Visualizing the Obvious: A Concreteness-based Ensemble Model for Noun Property Prediction
This addresses the problem of extracting obvious perceptual knowledge for NLP applications, but it is incremental as it builds on existing probing and ensemble techniques.
The paper tackled the challenge of predicting perceptual properties of nouns, which are rarely stated in text, by combining information from language models and images using an ensemble model calibrated by adjective concreteness scores. The results showed that this combination greatly improved noun property prediction compared to text-only models.
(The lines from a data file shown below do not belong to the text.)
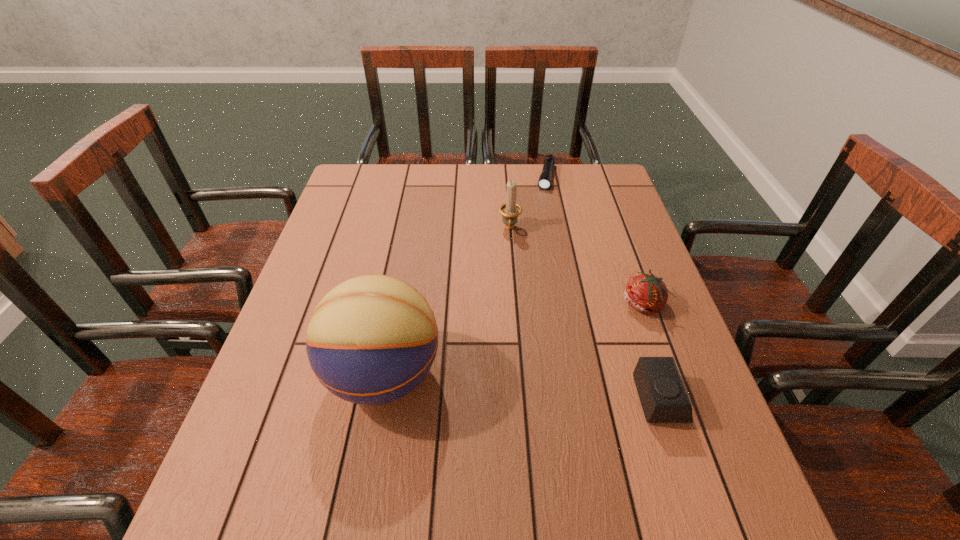 Identify the location of free region at the near left corner. (280, 467).

What are the coordinates of `free space between the candle_holder and the farthest object` in the screenshot? It's located at (528, 203).

I want to click on vacant space that's between the basketball and the alarm clock, so click(522, 387).

The width and height of the screenshot is (960, 540). What are the coordinates of `blank region between the leftmost object and the alarm clock` in the screenshot? It's located at (522, 387).

At what (x,y) coordinates should I click in order to perform the action: click on free area in between the tallest object and the fourth shortest object. Please return your answer as a coordinate pair (x, y). The image size is (960, 540). Looking at the image, I should click on click(x=446, y=302).

Where is `free spot between the second object from left to right and the basketball`? free spot between the second object from left to right and the basketball is located at coordinates (446, 302).

Identify the location of free space between the fourth nearest object and the basketball. This screenshot has height=540, width=960. (446, 302).

This screenshot has height=540, width=960. I want to click on empty space between the alarm clock and the leftmost object, so click(522, 387).

Identify the location of empty space that is in between the farthest object and the leftmost object. The image size is (960, 540). (465, 276).

Find the location of a particular element. This screenshot has width=960, height=540. vacant region between the tomato and the alarm clock is located at coordinates (652, 352). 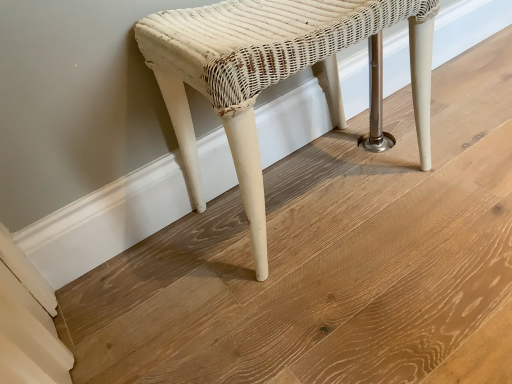 Locate an element on the screen. The width and height of the screenshot is (512, 384). vacant space in white wicker stool at center (from a real-world perspective) is located at coordinates click(313, 192). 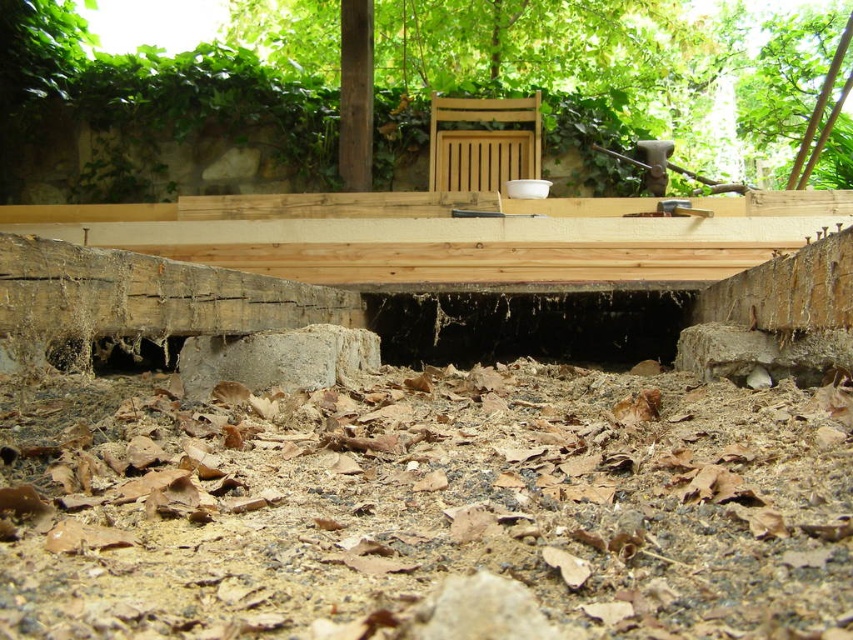 Does brown dirt at center lie behind wooden chair at center?

No, brown dirt at center is in front of wooden chair at center.

Is the position of brown dirt at center less distant than that of wooden chair at center?

Yes, brown dirt at center is in front of wooden chair at center.

Is point (456, 483) farther from camera compared to point (451, 140)?

No, (456, 483) is in front of (451, 140).

This screenshot has height=640, width=853. In order to click on brown dirt at center in this screenshot , I will do pyautogui.click(x=427, y=509).

Between brown dirt at center and natural wood deck at center, which one is positioned lower?

brown dirt at center is below.

Image resolution: width=853 pixels, height=640 pixels. Find the location of `brown dirt at center`. brown dirt at center is located at coordinates (427, 509).

Locate an element on the screen. Image resolution: width=853 pixels, height=640 pixels. brown dirt at center is located at coordinates (427, 509).

In the scene shown: Can you confirm if natural wood deck at center is shorter than wooden chair at center?

Yes, natural wood deck at center is shorter than wooden chair at center.

Is point (260, 204) more distant than point (485, 172)?

No, it is in front of (485, 172).

Which is in front, point (422, 225) or point (525, 170)?

Point (422, 225) is more forward.

Where is `natural wood deck at center`? The image size is (853, 640). natural wood deck at center is located at coordinates (450, 236). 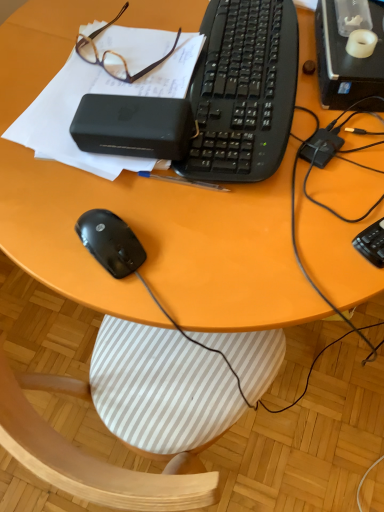 Question: Choose the correct answer: Is black plastic keyboard at center, positioned as the 2th computer keyboard in front-to-back order, inside black matte notepad at upper left or outside it?

Choices:
 (A) inside
 (B) outside

Answer: (B)

Question: In the image, is black plastic keyboard at center, positioned as the 2th computer keyboard in front-to-back order, on the left side or the right side of black matte notepad at upper left?

Choices:
 (A) right
 (B) left

Answer: (A)

Question: Which object is positioned farthest from the black plastic keyboard at right, the first computer keyboard positioned from the bottom?

Choices:
 (A) brown plastic glasses at upper left
 (B) black plastic power bank at upper center
 (C) black plastic desktop computer at upper right
 (D) black matte mouse at lower left
 (E) black plastic keyboard at center, which appears as the 1th computer keyboard when viewed from the back

Answer: (A)

Question: Based on their relative distances, which object is nearer to the black matte notepad at upper left?

Choices:
 (A) black plastic power bank at upper center
 (B) black plastic keyboard at right, which ranks as the second computer keyboard in top-to-bottom order
 (C) black matte mouse at lower left
 (D) brown plastic glasses at upper left
 (E) black plastic desktop computer at upper right

Answer: (D) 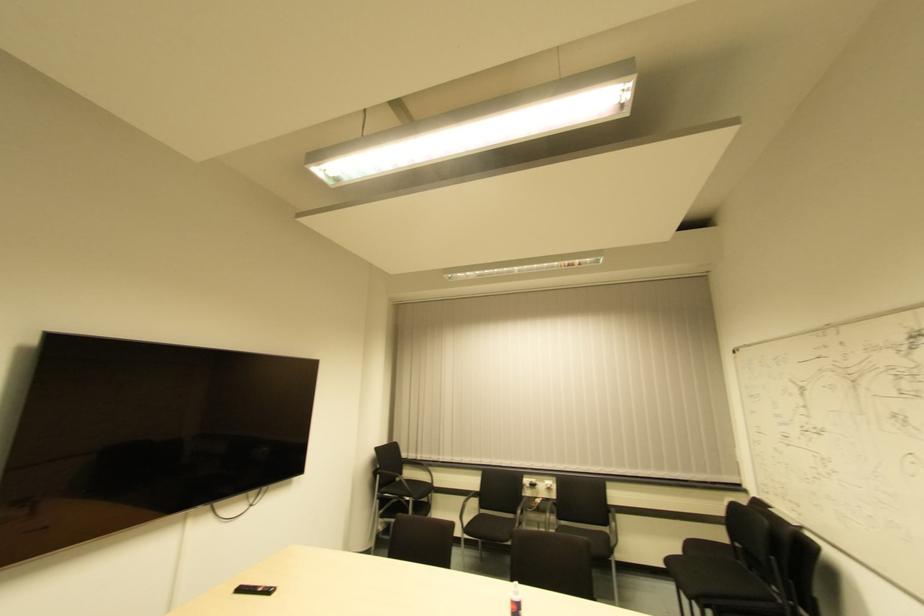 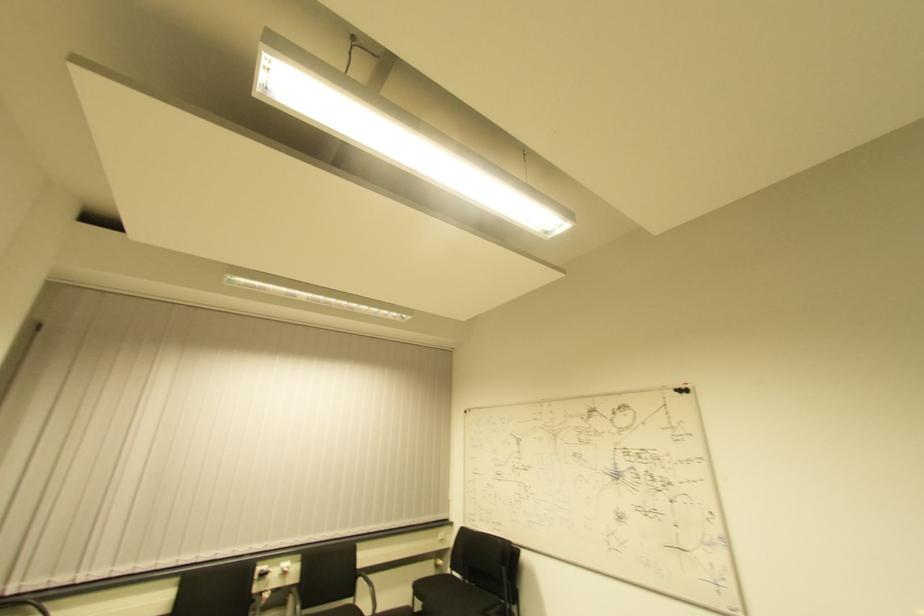 Where in the second image is the point corresponding to [424,467] from the first image?

(37, 601) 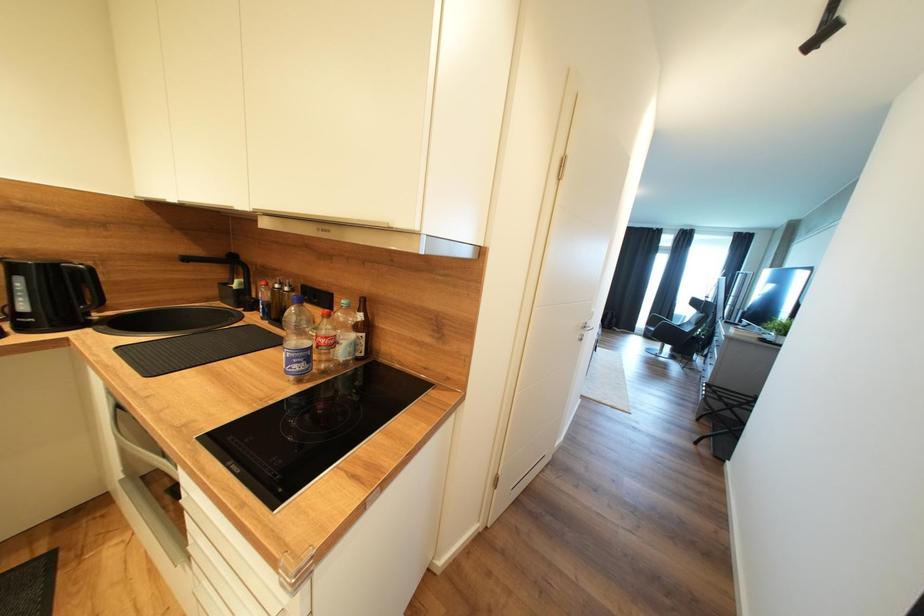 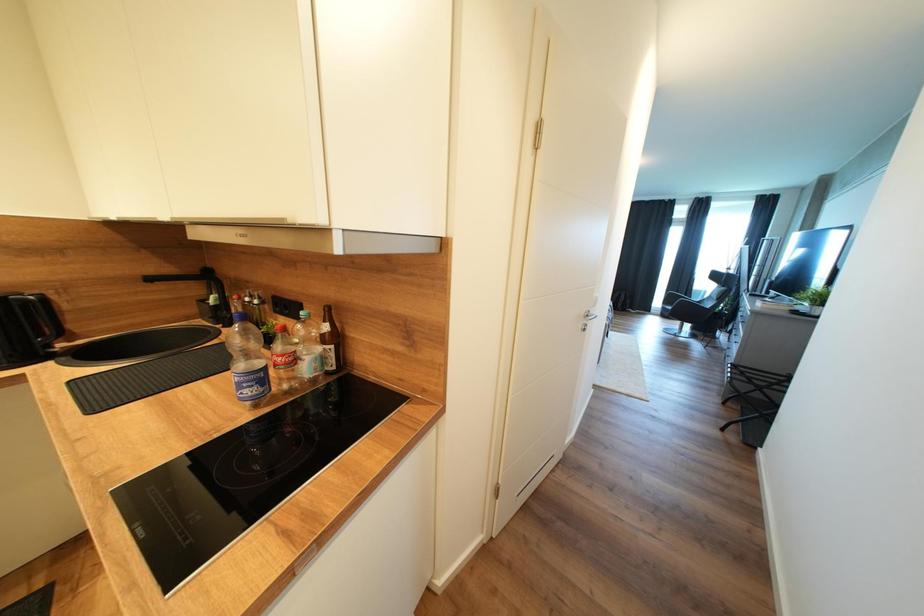 Question: How did the camera likely rotate?

Choices:
 (A) Left
 (B) Right
 (C) Up
 (D) Down

Answer: (A) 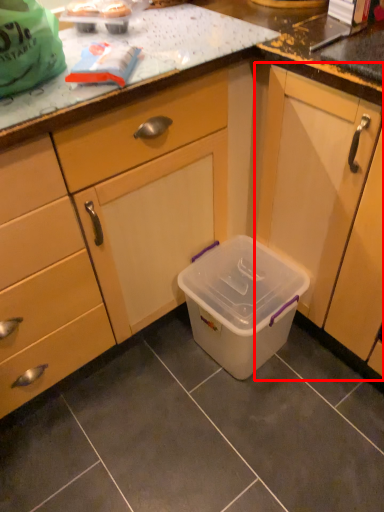 Question: From the image's perspective, what is the correct spatial positioning of cabinetry (annotated by the red box) in reference to storage box?

Choices:
 (A) above
 (B) below

Answer: (A) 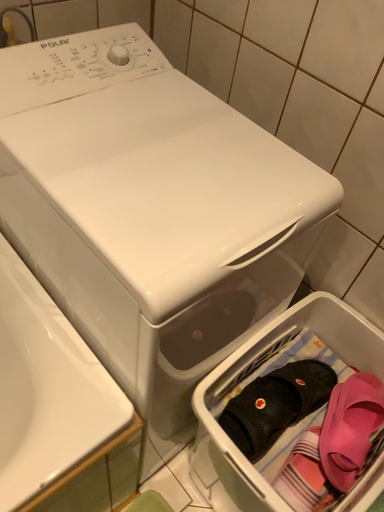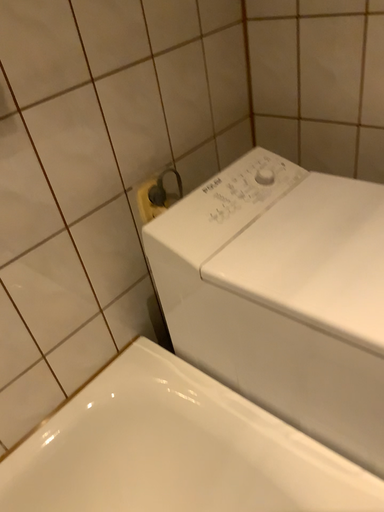 Question: Which way did the camera rotate in the video?

Choices:
 (A) rotated upward
 (B) rotated downward

Answer: (A) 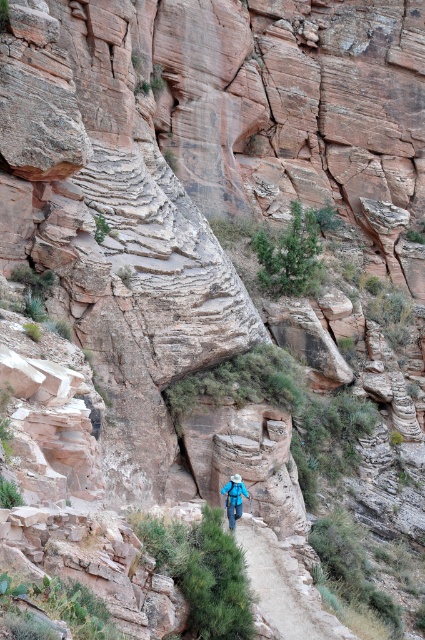 Looking at this image, can you confirm if dirt path at center is positioned to the left of blue fabric backpack at center?

In fact, dirt path at center is to the right of blue fabric backpack at center.

Looking at this image, who is positioned more to the left, dirt path at center or blue fabric backpack at center?

blue fabric backpack at center is more to the left.

Is point (283, 573) positioned after point (238, 488)?

No, it is not.

This screenshot has height=640, width=425. I want to click on dirt path at center, so click(x=283, y=588). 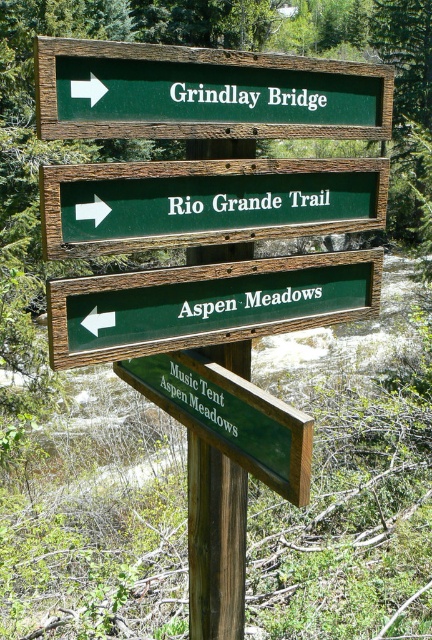 You are a hiker at the signpost and need to decide your path. The green wooden sign at upper center points to Grindlay Bridge, and the green wooden sign at lower right points to Aspen Meadows. Which direction should you go if you want to follow the path that is above the other sign?

You should go to Grindlay Bridge because the green wooden sign at upper center, which points to Grindlay Bridge, is positioned over the green wooden sign at lower right pointing to Aspen Meadows. This means the path to Grindlay Bridge is above the path to Aspen Meadows.

You are standing at the forest trail and see the green wooden sign at center and the brown wooden signpost at center. Which one is higher up?

The green wooden sign at center is located above the brown wooden signpost at center, so it is higher up.

You are standing at the wooden signpost in the forest and want to head towards Grindlay Bridge. Which direction should you go based on the green wooden sign at center and the brown wooden signpost at center?

The green wooden sign at center is to the right of the brown wooden signpost at center, so you should head to the right to reach Grindlay Bridge.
Neural language models encode rich knowledge about entities and their relationships which can be extracted from their representations using probing. Common properties of nouns (e.g., red strawberries, small ant) are, however, more challenging to extract compared to other types of knowledge because they are rarely explicitly stated in texts. We hypothesize this to mainly be the case for perceptual properties which are obvious to the participants in the communication. We propose to extract these properties from images and use them in an ensemble model, in order to complement the information that is extracted from language models. We consider perceptual properties to be more concrete than abstract properties (e.g., interesting, flawless). We propose to use the adjectives' concreteness score as a lever to calibrate the contribution of each source (text vs. images). We evaluate our ensemble model in a ranking task where the actual properties of a noun need to be ranked higher than other non-relevant properties. Our results show that the proposed combination of text and images greatly improves noun property prediction compared to powerful text-based language models.